### What is being asked
Scan the data below and report how many lines include the word "para". Nothing else is wanted.

Extracted page text data
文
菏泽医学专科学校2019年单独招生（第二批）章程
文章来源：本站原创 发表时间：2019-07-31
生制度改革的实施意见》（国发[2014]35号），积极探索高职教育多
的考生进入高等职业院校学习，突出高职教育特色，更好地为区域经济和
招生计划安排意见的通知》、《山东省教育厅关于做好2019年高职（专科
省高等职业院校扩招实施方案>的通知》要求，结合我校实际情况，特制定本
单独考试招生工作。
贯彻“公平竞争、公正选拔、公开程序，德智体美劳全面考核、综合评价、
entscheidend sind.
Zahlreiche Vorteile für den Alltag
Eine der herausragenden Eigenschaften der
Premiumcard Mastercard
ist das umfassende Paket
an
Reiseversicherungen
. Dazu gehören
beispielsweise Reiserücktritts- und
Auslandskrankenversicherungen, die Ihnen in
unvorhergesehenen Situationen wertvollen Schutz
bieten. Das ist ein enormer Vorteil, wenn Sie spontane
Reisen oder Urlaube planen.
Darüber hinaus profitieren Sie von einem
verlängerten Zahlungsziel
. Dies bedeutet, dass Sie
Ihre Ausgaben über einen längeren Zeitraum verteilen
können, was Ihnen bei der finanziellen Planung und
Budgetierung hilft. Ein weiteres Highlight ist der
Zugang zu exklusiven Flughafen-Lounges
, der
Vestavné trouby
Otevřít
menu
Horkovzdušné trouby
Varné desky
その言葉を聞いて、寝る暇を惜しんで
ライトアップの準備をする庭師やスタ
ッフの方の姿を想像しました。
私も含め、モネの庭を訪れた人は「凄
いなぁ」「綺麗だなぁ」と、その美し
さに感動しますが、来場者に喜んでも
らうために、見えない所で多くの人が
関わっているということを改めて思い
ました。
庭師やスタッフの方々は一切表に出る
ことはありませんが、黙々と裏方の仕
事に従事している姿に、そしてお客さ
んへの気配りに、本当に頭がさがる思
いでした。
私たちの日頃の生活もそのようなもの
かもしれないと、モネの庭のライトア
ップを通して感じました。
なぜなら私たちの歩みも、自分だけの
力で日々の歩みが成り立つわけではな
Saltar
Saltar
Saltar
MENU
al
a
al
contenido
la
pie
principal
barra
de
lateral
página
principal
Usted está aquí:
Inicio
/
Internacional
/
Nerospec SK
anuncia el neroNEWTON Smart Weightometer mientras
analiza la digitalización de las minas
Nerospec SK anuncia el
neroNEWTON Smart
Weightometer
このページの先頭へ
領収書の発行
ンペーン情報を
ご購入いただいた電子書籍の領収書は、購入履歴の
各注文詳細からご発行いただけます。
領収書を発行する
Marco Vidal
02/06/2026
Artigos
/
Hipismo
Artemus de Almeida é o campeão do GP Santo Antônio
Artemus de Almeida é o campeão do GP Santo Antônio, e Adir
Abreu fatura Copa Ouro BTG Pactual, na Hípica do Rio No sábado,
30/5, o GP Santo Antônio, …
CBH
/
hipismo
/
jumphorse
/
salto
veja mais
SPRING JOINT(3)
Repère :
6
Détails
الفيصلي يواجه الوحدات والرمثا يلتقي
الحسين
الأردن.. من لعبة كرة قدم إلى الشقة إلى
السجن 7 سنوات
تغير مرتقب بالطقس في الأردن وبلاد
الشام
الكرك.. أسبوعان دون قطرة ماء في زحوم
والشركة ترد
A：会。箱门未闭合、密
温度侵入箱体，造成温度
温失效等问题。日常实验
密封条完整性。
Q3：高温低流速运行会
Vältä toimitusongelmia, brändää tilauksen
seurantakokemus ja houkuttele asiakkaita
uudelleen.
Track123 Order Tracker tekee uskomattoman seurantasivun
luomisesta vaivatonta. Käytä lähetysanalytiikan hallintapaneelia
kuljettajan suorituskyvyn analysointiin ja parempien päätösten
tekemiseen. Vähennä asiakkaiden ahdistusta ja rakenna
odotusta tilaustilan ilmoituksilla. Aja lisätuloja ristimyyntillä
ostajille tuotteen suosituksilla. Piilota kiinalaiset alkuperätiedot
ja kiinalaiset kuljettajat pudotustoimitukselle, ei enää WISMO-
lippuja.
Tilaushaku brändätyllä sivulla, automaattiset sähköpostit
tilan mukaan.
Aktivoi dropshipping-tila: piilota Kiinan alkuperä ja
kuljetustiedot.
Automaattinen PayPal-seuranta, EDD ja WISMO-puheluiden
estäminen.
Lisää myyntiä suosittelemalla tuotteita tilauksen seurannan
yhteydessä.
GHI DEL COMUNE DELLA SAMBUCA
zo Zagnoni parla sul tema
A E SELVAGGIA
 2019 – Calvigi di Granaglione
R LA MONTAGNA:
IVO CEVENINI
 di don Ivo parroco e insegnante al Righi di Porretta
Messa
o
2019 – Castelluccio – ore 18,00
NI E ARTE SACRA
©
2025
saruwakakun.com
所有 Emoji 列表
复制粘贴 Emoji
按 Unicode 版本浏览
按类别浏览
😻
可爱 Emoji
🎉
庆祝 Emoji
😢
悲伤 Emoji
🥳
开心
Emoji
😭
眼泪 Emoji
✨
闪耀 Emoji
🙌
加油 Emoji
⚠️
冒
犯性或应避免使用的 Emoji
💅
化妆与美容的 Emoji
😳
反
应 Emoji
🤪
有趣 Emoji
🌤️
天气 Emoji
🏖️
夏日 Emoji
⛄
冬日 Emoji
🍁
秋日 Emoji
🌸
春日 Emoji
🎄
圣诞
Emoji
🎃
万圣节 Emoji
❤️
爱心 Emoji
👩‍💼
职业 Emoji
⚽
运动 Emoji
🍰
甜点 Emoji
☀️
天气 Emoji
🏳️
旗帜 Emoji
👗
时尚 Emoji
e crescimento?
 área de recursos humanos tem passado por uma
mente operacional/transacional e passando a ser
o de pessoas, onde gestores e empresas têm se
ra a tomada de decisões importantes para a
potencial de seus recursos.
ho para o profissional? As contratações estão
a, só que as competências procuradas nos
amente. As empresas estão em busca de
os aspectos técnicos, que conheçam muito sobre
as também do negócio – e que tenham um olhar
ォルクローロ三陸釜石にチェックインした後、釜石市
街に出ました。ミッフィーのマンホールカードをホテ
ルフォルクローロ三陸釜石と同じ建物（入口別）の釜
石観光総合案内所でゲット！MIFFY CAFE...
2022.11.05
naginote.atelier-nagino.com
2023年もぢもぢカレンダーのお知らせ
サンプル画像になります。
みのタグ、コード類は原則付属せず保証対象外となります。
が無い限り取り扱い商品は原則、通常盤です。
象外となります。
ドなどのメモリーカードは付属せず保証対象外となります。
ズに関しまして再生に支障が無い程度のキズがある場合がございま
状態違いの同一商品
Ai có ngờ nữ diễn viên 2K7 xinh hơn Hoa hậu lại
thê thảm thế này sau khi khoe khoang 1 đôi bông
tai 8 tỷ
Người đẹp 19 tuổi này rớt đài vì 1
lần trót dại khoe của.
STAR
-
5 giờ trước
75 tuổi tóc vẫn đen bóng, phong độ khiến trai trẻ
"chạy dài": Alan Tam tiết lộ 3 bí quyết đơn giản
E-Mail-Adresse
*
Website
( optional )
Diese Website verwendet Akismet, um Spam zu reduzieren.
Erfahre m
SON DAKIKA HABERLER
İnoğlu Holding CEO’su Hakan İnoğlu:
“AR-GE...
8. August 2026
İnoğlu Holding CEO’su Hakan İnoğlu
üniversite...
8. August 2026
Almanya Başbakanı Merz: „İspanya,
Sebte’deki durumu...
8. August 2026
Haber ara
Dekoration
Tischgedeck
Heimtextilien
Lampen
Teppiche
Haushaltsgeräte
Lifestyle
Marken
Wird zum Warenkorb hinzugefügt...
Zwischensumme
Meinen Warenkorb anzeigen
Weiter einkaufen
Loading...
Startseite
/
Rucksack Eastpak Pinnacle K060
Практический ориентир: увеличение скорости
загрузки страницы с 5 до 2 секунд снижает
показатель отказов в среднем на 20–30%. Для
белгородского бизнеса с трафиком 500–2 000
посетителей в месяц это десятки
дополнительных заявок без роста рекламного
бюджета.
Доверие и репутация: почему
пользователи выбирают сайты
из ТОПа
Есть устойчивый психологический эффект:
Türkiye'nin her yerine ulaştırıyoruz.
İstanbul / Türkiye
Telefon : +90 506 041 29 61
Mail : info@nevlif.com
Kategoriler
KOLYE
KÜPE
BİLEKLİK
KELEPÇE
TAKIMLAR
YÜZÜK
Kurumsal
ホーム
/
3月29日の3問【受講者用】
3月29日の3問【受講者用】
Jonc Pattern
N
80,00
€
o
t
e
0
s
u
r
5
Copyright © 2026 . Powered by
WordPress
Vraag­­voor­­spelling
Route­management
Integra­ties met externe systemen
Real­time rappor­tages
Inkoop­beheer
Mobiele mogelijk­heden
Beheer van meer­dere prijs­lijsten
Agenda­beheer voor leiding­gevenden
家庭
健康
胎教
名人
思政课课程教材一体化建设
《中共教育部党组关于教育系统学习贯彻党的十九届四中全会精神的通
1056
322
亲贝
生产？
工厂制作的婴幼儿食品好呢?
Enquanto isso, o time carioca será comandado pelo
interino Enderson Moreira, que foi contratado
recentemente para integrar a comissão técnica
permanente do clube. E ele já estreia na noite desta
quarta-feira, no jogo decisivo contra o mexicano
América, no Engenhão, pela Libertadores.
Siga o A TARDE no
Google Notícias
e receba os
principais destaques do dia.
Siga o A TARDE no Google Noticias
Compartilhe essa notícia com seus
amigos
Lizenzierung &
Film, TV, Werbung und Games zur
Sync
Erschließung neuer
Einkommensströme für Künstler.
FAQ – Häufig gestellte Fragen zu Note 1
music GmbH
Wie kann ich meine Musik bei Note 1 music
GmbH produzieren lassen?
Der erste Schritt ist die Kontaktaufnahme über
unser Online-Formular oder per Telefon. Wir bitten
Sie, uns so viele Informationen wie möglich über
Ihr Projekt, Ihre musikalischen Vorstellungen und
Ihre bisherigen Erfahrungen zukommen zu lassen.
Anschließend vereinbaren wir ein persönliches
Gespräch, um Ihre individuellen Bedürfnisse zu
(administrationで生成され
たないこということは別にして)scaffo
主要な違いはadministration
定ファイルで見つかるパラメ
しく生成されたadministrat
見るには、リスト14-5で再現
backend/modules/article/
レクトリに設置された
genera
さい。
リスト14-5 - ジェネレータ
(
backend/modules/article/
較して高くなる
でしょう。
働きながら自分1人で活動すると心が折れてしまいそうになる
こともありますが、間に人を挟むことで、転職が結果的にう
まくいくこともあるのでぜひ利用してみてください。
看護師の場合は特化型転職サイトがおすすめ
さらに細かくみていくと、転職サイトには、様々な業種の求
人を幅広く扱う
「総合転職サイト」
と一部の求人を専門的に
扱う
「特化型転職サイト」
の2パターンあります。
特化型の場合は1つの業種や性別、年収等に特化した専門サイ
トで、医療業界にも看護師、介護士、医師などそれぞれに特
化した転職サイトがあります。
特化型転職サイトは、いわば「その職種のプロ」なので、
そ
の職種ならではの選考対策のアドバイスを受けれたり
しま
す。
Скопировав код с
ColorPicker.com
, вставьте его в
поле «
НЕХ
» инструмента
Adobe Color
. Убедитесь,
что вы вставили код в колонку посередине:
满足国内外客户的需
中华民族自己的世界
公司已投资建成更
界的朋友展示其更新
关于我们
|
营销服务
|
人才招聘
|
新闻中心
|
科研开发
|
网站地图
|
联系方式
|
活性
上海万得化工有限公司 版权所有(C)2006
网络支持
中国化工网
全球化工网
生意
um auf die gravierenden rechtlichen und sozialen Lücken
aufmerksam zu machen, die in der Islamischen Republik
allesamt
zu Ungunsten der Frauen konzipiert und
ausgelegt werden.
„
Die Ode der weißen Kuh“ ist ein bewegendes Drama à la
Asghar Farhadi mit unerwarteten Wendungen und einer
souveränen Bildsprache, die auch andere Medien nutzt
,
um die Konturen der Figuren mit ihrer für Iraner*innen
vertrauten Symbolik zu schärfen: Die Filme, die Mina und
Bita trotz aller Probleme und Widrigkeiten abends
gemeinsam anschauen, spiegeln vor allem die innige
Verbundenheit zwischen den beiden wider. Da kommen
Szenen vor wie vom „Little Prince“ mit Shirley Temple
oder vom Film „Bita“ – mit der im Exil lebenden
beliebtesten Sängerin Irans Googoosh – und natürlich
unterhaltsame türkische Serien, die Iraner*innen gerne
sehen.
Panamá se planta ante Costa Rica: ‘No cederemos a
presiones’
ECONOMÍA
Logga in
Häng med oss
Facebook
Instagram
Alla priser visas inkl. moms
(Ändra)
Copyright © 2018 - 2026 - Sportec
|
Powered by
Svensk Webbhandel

### Solution below
3